Currently I am doing the same, but I also have the same concern.
I think at the end, from the Object Oriented Design point of view you would want to make the Room and Data class as loosely coupled as possible, so you can make the Room
class reusable if at a later day, you have to switch your Data class implementation from a Data File (where you are forced to deal and manipulate all the Schema details)
to a RDBMS (MySQL, Oracle, etc.).
In the Andrew Monkhouse book, in the DVD class the equivalent of the Hotel Room in URLyBird, all the fields length are declared as static final constants, even though
in the Denny's DVD example from the book you don't have to deal reading a Schema.
I think the catch in URLyBird is that the data file format has to be preserved because it is also used by a legacy application to generate reports.
I think it is OK to have all the static final constants declared, as long as you justify it in your choices.txt.
I read my database schema dynamically, so didn't use constants to declare field length etc. The only static I declared was the expected value of the magic cookie. My good buddy Roberto Perillo declared the necessary information in static final constants. We both justified in choices.txt and passed.

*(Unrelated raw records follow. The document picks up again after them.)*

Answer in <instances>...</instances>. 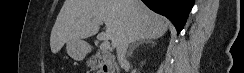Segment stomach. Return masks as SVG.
<instances>
[{
	"instance_id": "1",
	"label": "stomach",
	"mask_w": 244,
	"mask_h": 73,
	"mask_svg": "<svg viewBox=\"0 0 244 73\" xmlns=\"http://www.w3.org/2000/svg\"><path fill=\"white\" fill-rule=\"evenodd\" d=\"M67 53L71 58L81 61L88 53V44L83 40H71L66 43Z\"/></svg>"
}]
</instances>
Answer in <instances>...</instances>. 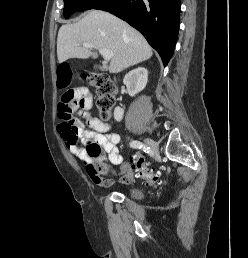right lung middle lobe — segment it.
<instances>
[{
	"mask_svg": "<svg viewBox=\"0 0 248 258\" xmlns=\"http://www.w3.org/2000/svg\"><path fill=\"white\" fill-rule=\"evenodd\" d=\"M108 0H64V17L68 19L76 11L94 9Z\"/></svg>",
	"mask_w": 248,
	"mask_h": 258,
	"instance_id": "obj_1",
	"label": "right lung middle lobe"
}]
</instances>
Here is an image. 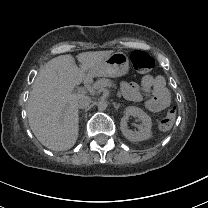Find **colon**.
<instances>
[{
    "label": "colon",
    "mask_w": 208,
    "mask_h": 208,
    "mask_svg": "<svg viewBox=\"0 0 208 208\" xmlns=\"http://www.w3.org/2000/svg\"><path fill=\"white\" fill-rule=\"evenodd\" d=\"M131 61L137 72H149L154 67L153 57L146 51L134 50L131 53ZM176 112L173 108L166 111L163 118L159 121V129L162 131L170 130L175 122Z\"/></svg>",
    "instance_id": "5ec220e1"
}]
</instances>
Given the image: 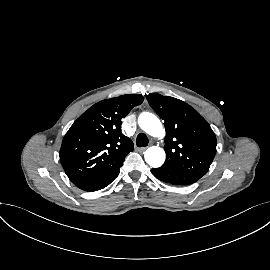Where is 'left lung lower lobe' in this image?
Listing matches in <instances>:
<instances>
[{
  "label": "left lung lower lobe",
  "mask_w": 270,
  "mask_h": 270,
  "mask_svg": "<svg viewBox=\"0 0 270 270\" xmlns=\"http://www.w3.org/2000/svg\"><path fill=\"white\" fill-rule=\"evenodd\" d=\"M151 172L159 180L173 185H190L198 180L181 170L163 166L160 168H153Z\"/></svg>",
  "instance_id": "0a47b994"
}]
</instances>
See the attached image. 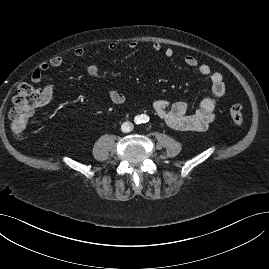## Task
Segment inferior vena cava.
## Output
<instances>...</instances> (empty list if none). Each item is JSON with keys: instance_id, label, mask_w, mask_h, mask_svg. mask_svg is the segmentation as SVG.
Masks as SVG:
<instances>
[{"instance_id": "602c4592", "label": "inferior vena cava", "mask_w": 269, "mask_h": 269, "mask_svg": "<svg viewBox=\"0 0 269 269\" xmlns=\"http://www.w3.org/2000/svg\"><path fill=\"white\" fill-rule=\"evenodd\" d=\"M121 130L124 133L130 132L133 130V124L131 122H124L121 126Z\"/></svg>"}]
</instances>
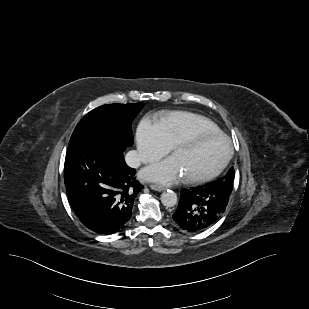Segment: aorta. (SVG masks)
I'll list each match as a JSON object with an SVG mask.
<instances>
[{
  "mask_svg": "<svg viewBox=\"0 0 309 309\" xmlns=\"http://www.w3.org/2000/svg\"><path fill=\"white\" fill-rule=\"evenodd\" d=\"M161 202L165 207H173L177 203V195L172 190H167L161 195Z\"/></svg>",
  "mask_w": 309,
  "mask_h": 309,
  "instance_id": "762f6f07",
  "label": "aorta"
}]
</instances>
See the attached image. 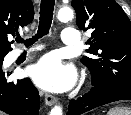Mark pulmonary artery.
Wrapping results in <instances>:
<instances>
[{
	"mask_svg": "<svg viewBox=\"0 0 131 115\" xmlns=\"http://www.w3.org/2000/svg\"><path fill=\"white\" fill-rule=\"evenodd\" d=\"M61 38L64 45L77 46L80 43L79 31L75 28H65L62 31ZM19 54V52H16L15 56H18Z\"/></svg>",
	"mask_w": 131,
	"mask_h": 115,
	"instance_id": "obj_1",
	"label": "pulmonary artery"
}]
</instances>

So no need to worry, it is certainly a valid approach.
Cory Max wrote:the data structure describes itself, its a good idea to compare them.
If you read data structure to compare values, why not just read it dynamically and make your program more solid, because able to handle changes in data structure without any code modification (like a column getting bigger) and your Data class can also be used to handle a file with customers (having complete other data structure)?